## SOURCE DATA

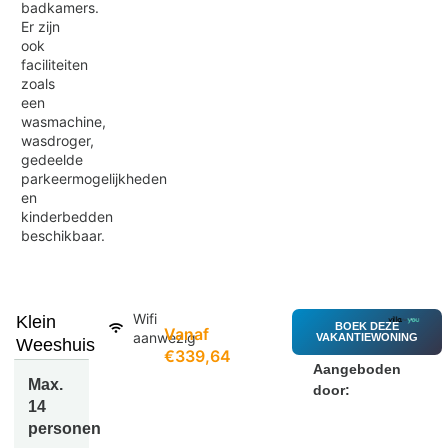
badkamers.
Er zijn
ook
faciliteiten
zoals
een
wasmachine,
wasdroger,
gedeelde
parkeermogelijkheden
en
kinderbedden
beschikbaar.
Wifi
Klein
BOEK DEZE
Vanaf
aanwezig
VAKANTIEWONING
Weeshuis
€339,64
Aangeboden
Max.
door:
14
personen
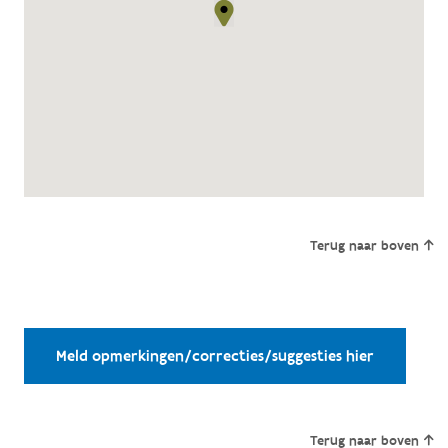
Terug naar boven
Meld opmerkingen/correcties/suggesties hier
Terug naar boven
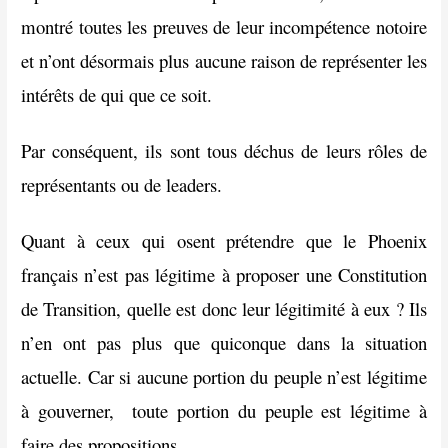
montré toutes les preuves de leur incompétence notoire
et n’ont désormais plus aucune raison de représenter les
intérêts de qui que ce soit.
Par conséquent, ils sont tous déchus de leurs rôles de
représentants ou de leaders.
Quant à ceux qui osent prétendre que le Phoenix
français n’est pas légitime à proposer une Constitution
de Transition, quelle est donc leur légitimité à eux ? Ils
n’en ont pas plus que quiconque dans la situation
actuelle. Car si aucune portion du peuple n’est légitime
à gouverner, toute portion du peuple est légitime à
faire des propositions.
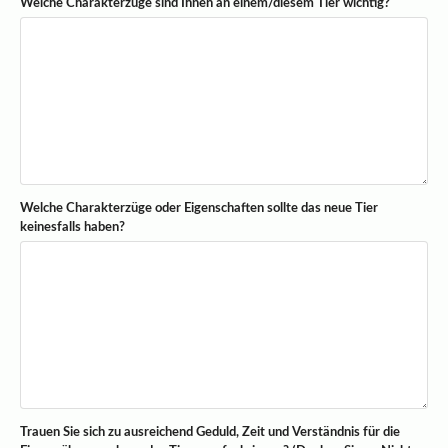
Welche Charakterzüge sind Ihnen an einem/diesem Tier wichtig?
Welche Charakterzüge oder Eigenschaften sollte das neue Tier
keinesfalls haben?
Trauen Sie sich zu ausreichend Geduld, Zeit und Verständnis für die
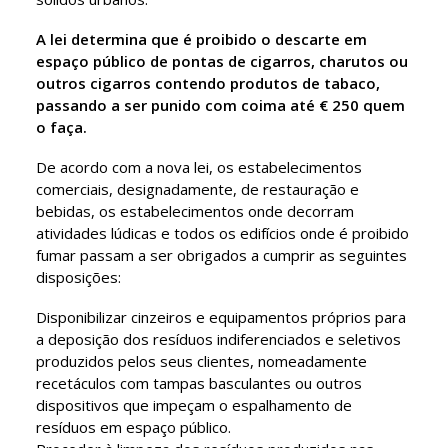
A lei determina que é proibido o descarte em
espaço público de pontas de cigarros, charutos ou
outros cigarros contendo produtos de tabaco,
passando a ser punido com coima até € 250 quem
o faça.
De acordo com a nova lei, os estabelecimentos
comerciais, designadamente, de restauração e
bebidas, os estabelecimentos onde decorram
atividades lúdicas e todos os edifícios onde é proibido
fumar passam a ser obrigados a cumprir as seguintes
disposições:
Disponibilizar cinzeiros e equipamentos próprios para
a deposição dos resíduos indiferenciados e seletivos
produzidos pelos seus clientes, nomeadamente
recetáculos com tampas basculantes ou outros
dispositivos que impeçam o espalhamento de
resíduos em espaço público.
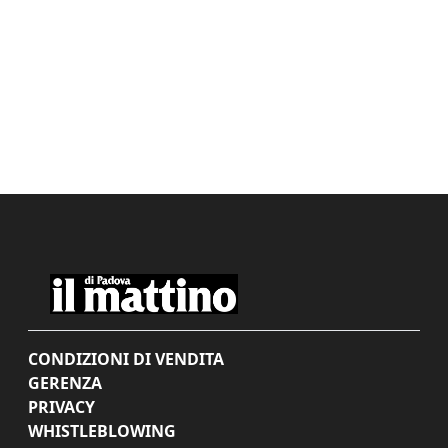
CONDIZIONI DI VENDITA
GERENZA
PRIVACY
WHISTLEBLOWING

## WORK ITEM
Skip every picture and return the lines above from the top through the one that contains "Welche Charakterzüge sind".

## TASK RESPONSE
badkamers.
Er zijn
ook
faciliteiten
zoals
een
wasmachine,
wasdroger,
gedeelde
parkeermogelijkheden
en
kinderbedden
beschikbaar.
Wifi
Klein
BOEK DEZE
Vanaf
aanwezig
VAKANTIEWONING
Weeshuis
€339,64
Aangeboden
Max.
door:
14
personen
Terug naar boven
Meld opmerkingen/correcties/suggesties hier
Terug naar boven
montré toutes les preuves de leur incompétence notoire
et n’ont désormais plus aucune raison de représenter les
intérêts de qui que ce soit.
Par conséquent, ils sont tous déchus de leurs rôles de
représentants ou de leaders.
Quant à ceux qui osent prétendre que le Phoenix
français n’est pas légitime à proposer une Constitution
de Transition, quelle est donc leur légitimité à eux ? Ils
n’en ont pas plus que quiconque dans la situation
actuelle. Car si aucune portion du peuple n’est légitime
à gouverner, toute portion du peuple est légitime à
faire des propositions.
Welche Charakterzüge sind Ihnen an einem/diesem Tier wichtig?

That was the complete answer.